During the weeks following the Japanese raid, a great deal of repair work was done by the Pearl Harbor Navy Yard, assisted by tenders and ships' crewmen. These efforts, lasting into February 1942, put the battleships Pennsylvania, Maryland, and Tennessee; cruisers Honolulu, Helena, and Raleigh; destroyers Helm and Shaw, seaplane tender Curtiss, repair ship Vestal and the floating drydock YFD-2 back into service, or at least got them ready to steam to the mainland for final repairs. The most seriously damaged of these ships, Raleigh and Shaw, were returned to active duty by mid-1942.
Five more battleships, two destroyers, a target ship and a minelayer were sunk, or so severely damaged as to represent nearly total losses. These required much more extensive work just to get them to a point where repairs could begin. Starting in December 1941 and continuing into February 1942, the Navy Yard stripped the destroyers Cassin and Downes of servicible weapons, machinery and equipment. This materiel was sent to California, where it was installed in new hulls. These two ships came back into the fleet in late 1943 and early 1944.
To work on the remaining seven ships, all of them sunk, a salvage organization was formally established a week after the raid to begin what would clearly be a huge job. Commanded from early January 1942 by Captain Homer N. Wallin, previously a member of the Battle Force Staff, this Salvage Division labored hard and productively for over two years to refloat five ships and remove weapons and equipment from the other two. Among its accomplishments were the refloating of the battleships Nevada in February 1942, California in March, and West Virginia in June, plus the minelayer Oglala during April-July 1942. After extensive shipyard repairs, these four ships were placed back in the active fleet in time to help defeat Japan.

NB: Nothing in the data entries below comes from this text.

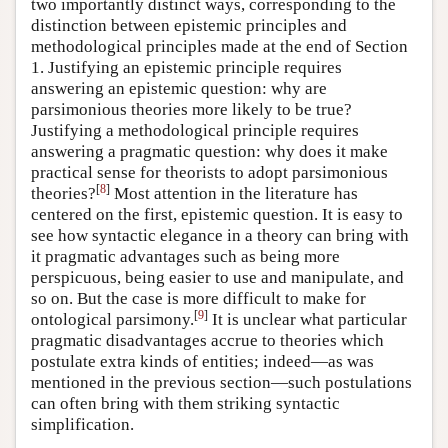
two importantly distinct ways, corresponding to the
distinction between epistemic principles and
methodological principles made at the end of Section
1. Justifying an epistemic principle requires
answering an epistemic question: why are
parsimonious theories more likely to be true?
Justifying a methodological principle requires
answering a pragmatic question: why does it make
practical sense for theorists to adopt parsimonious
[
8
]
theories?
Most attention in the literature has
centered on the first, epistemic question. It is easy to
see how syntactic elegance in a theory can bring with
it pragmatic advantages such as being more
perspicuous, being easier to use and manipulate, and
so on. But the case is more difficult to make for
[
9
]
ontological parsimony.
It is unclear what particular
pragmatic disadvantages accrue to theories which
postulate extra kinds of entities; indeed—as was
mentioned in the previous section—such postulations
can often bring with them striking syntactic
simplification.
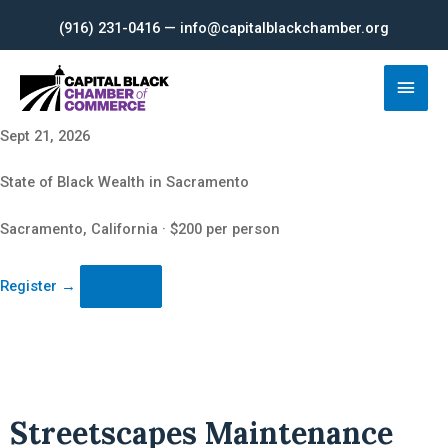
Skip
(916) 231-0416 — info@capitalblackchamber.org
to
content
Main
Men
Sept 21, 2026
State of Black Wealth in Sacramento
Sacramento, California · $200 per person
Register
→
Streetscapes Maintenance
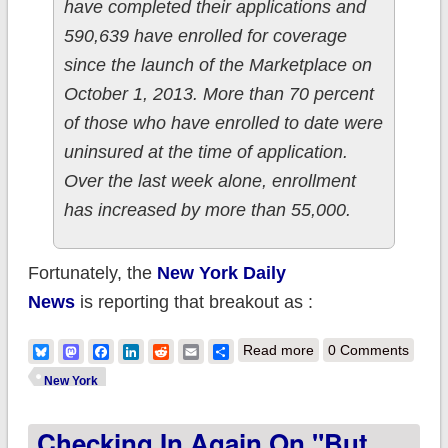
have completed their applications and
590,639 have enrolled for coverage
since the launch of the Marketplace on
October 1, 2013. More than 70 percent
of those who have enrolled to date were
uninsured at the time of application.
Over the last week alone, enrollment
has increased by more than 55,000.
Fortunately, the
New York Daily
News
is reporting that breakout as :
about New York:
Bluesky
Mastodon
Facebook
LinkedIn
Reddit
Email
Share
Read more
0 Comments
Total enrollments up
New York
to 590K; QHPs up to
Checking In Again On "But
300K; still over 70%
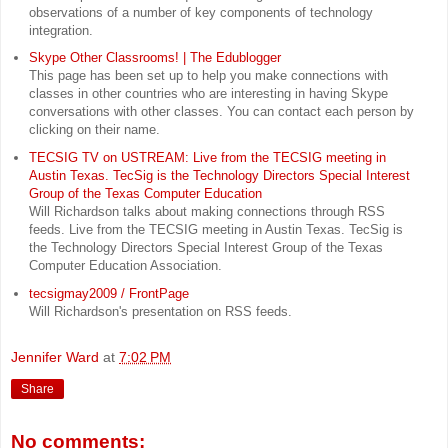
observations of a number of key components of technology
integration.
Skype Other Classrooms! | The Edublogger
This page has been set up to help you make connections with
classes in other countries who are interesting in having Skype
conversations with other classes. You can contact each person by
clicking on their name.
TECSIG TV on USTREAM: Live from the TECSIG meeting in
Austin Texas. TecSig is the Technology Directors Special Interest
Group of the Texas Computer Education
Will Richardson talks about making connections through RSS
feeds. Live from the TECSIG meeting in Austin Texas. TecSig is
the Technology Directors Special Interest Group of the Texas
Computer Education Association.
tecsigmay2009 / FrontPage
Will Richardson's presentation on RSS feeds.
Jennifer Ward
at
7:02 PM
Share
No comments:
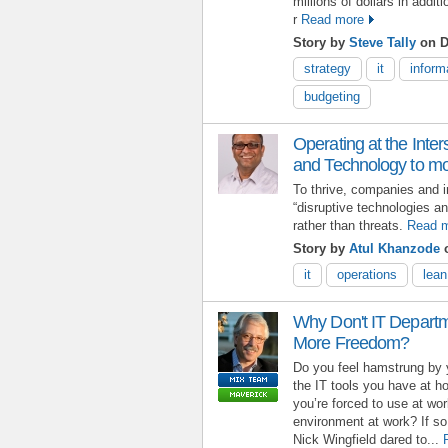
millions of dollars in addi
r
Read more
Story by
Steve Tally
on D
strategy
it
inform
budgeting
Operating at the Inte
and Technology to mo
To thrive, companies and i
“disruptive technologies a
rather than threats.
Read 
Story by
Atul Khanzode
o
it
operations
lean
Why Don't IT Depart
More Freedom?
Do you feel hamstrung by 
the IT tools you have at 
you’re forced to use at wo
environment at work? If so,
Nick Wingfield dared to...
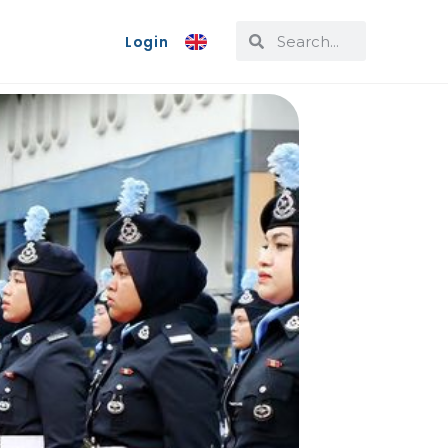
Login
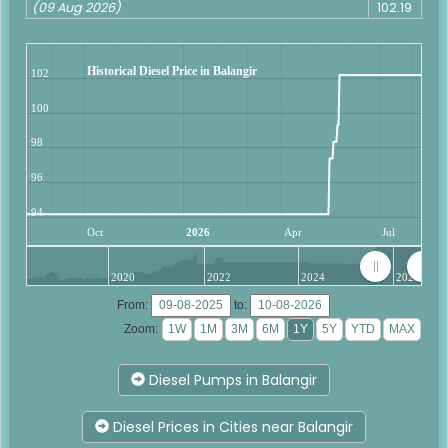
(09 Aug 2026)
102.19
Historical Diesel Price in Balangir
102
100
98
96
94
Oct
2026
Apr
Jul
2020
2022
2024
2026
From:
to:
Zoom:
Diesel Pumps in Balangir
Diesel Prices in Cities near Balangir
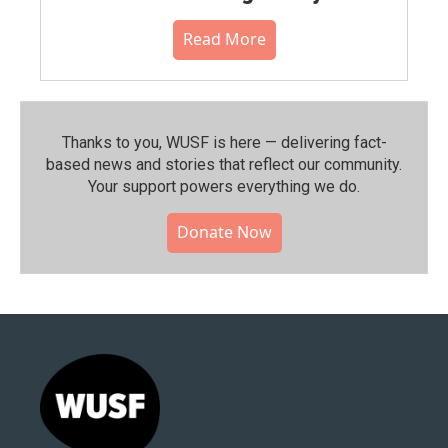
Read More
Thanks to you, WUSF is here — delivering fact-
based news and stories that reflect our community.⁠
Your support powers everything we do.
Donate Now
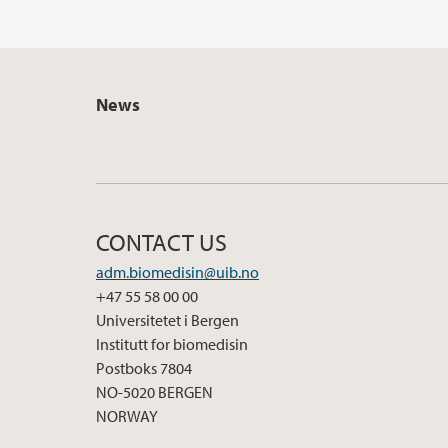
News
CONTACT US
adm.biomedisin@uib.no
+47 55 58 00 00
Universitetet i Bergen
Institutt for biomedisin
Postboks 7804
NO-5020 BERGEN
NORWAY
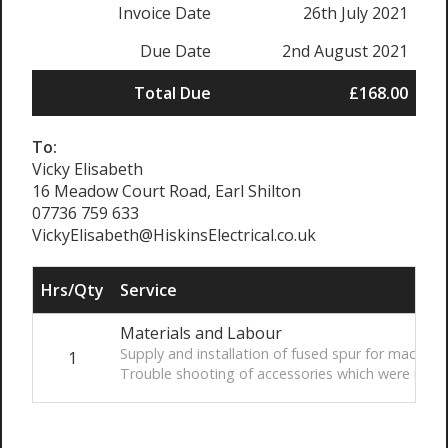
Invoice Date
26th July 2021
Due Date
2nd August 2021
Total Due
£168.00
To:
Vicky Elisabeth
16 Meadow Court Road, Earl Shilton
07736 759 633
VickyElisabeth@HiskinsElectrical.co.uk
Hrs/Qty
Service
Materials and Labour
Supply and installation of fused spur for macerat
1
Trouble shooting of accessories which were remo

The Salvage Division also righted and refloated the capsized battleship Oklahoma, partially righted the capsized target ship Utah and recovered materiel from the wreck of the battleship Arizona. However, these three ships were not returned to service, and the hulls of the last two remain in Pearl Harbor to this day.
All this represented one of history's greatest salvage jobs. Seeing it to completion required that Navy and civilian divers spend about 20,000 hours underwater in about 5000 dives. Long and exhausting efforts were expended in recovering human remains, documents, ammunition and other items from the oil-fouled interiors of ships that had been under water for months. Uncounted hours went into cleaning the ships and otherwise getting them ready for shipyard repair. Much of this work had to be carried out in gas masks, to guard against the ever-present risk of toxic gases, and nearly all of it was extremely dirty.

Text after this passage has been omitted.